* _TASK DETAILS_:
Each line containing the word "Paraplustandaard" must be copied from the material below.

* _DATASET CONTENT_:
>>>>

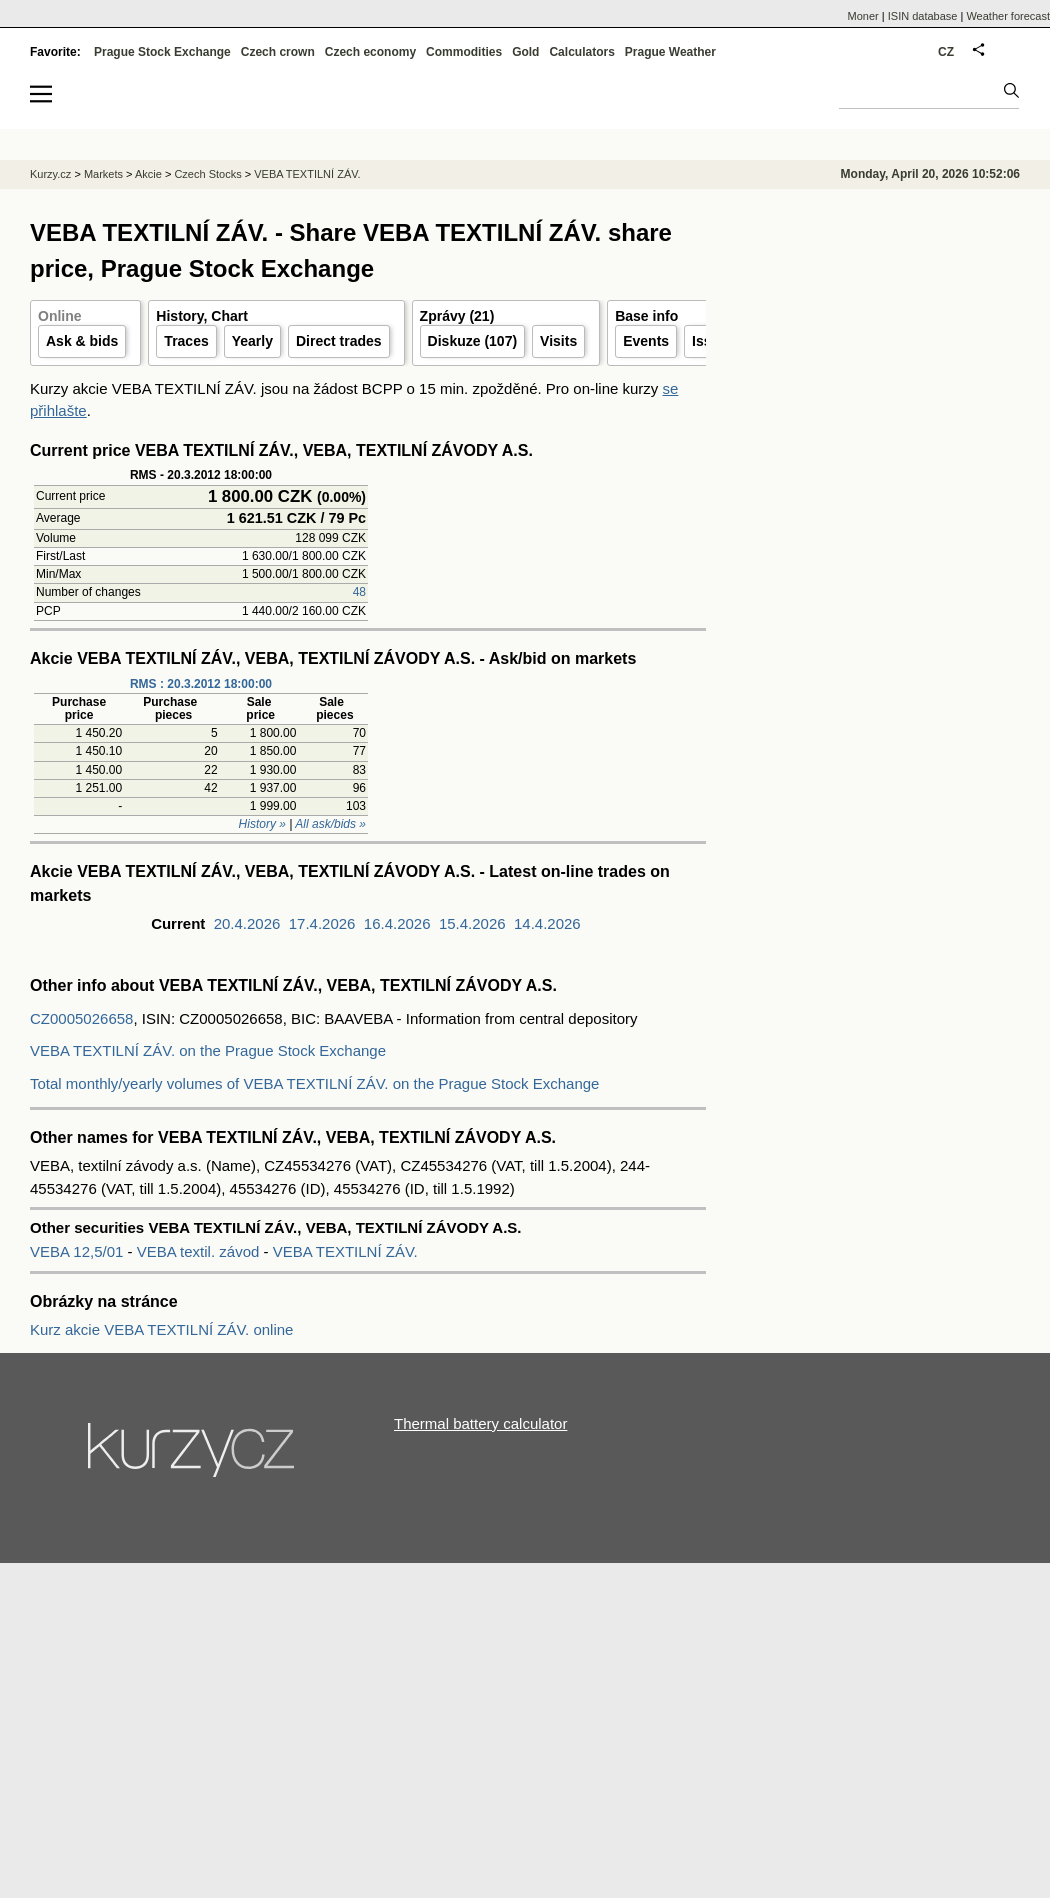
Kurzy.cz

<<<<
>>>>

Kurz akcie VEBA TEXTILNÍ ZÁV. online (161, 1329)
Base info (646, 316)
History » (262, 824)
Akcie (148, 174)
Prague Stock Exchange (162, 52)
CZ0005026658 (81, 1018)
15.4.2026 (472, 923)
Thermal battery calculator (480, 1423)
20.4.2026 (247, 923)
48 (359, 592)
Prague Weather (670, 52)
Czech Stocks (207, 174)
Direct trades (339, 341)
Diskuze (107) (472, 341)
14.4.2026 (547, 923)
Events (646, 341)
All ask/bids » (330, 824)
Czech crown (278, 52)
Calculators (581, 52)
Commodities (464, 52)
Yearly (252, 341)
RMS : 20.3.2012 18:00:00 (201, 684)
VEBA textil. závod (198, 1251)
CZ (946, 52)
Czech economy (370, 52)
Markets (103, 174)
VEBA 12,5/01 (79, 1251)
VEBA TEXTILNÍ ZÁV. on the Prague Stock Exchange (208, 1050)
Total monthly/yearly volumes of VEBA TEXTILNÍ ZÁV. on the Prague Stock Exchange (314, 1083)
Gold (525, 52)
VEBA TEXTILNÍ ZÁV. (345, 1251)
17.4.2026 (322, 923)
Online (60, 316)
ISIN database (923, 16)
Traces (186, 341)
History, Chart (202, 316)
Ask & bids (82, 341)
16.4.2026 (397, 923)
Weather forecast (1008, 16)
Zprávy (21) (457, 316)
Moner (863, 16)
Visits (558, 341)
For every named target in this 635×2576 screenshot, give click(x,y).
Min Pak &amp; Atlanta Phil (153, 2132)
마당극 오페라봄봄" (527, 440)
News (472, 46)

<<<<
>>>>

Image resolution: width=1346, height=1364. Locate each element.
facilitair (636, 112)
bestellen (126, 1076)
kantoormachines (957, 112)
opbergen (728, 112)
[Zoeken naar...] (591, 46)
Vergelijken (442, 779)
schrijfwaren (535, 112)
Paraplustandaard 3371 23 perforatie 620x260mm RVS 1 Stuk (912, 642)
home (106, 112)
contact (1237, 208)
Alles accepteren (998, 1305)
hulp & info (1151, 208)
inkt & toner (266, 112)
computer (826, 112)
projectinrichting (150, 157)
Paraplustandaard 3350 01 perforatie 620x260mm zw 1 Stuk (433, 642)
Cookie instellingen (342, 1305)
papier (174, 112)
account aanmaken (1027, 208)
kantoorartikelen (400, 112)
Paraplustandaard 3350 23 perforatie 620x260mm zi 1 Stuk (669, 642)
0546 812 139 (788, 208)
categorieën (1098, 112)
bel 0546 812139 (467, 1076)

<<<<

* _ANSWER SPACE_:
Paraplustandaard 3371 23 perforatie 620x260mm RVS 1 Stuk (912, 642)
Paraplustandaard 3350 01 perforatie 620x260mm zw 1 Stuk (433, 642)
Paraplustandaard 3350 23 perforatie 620x260mm zi 1 Stuk (669, 642)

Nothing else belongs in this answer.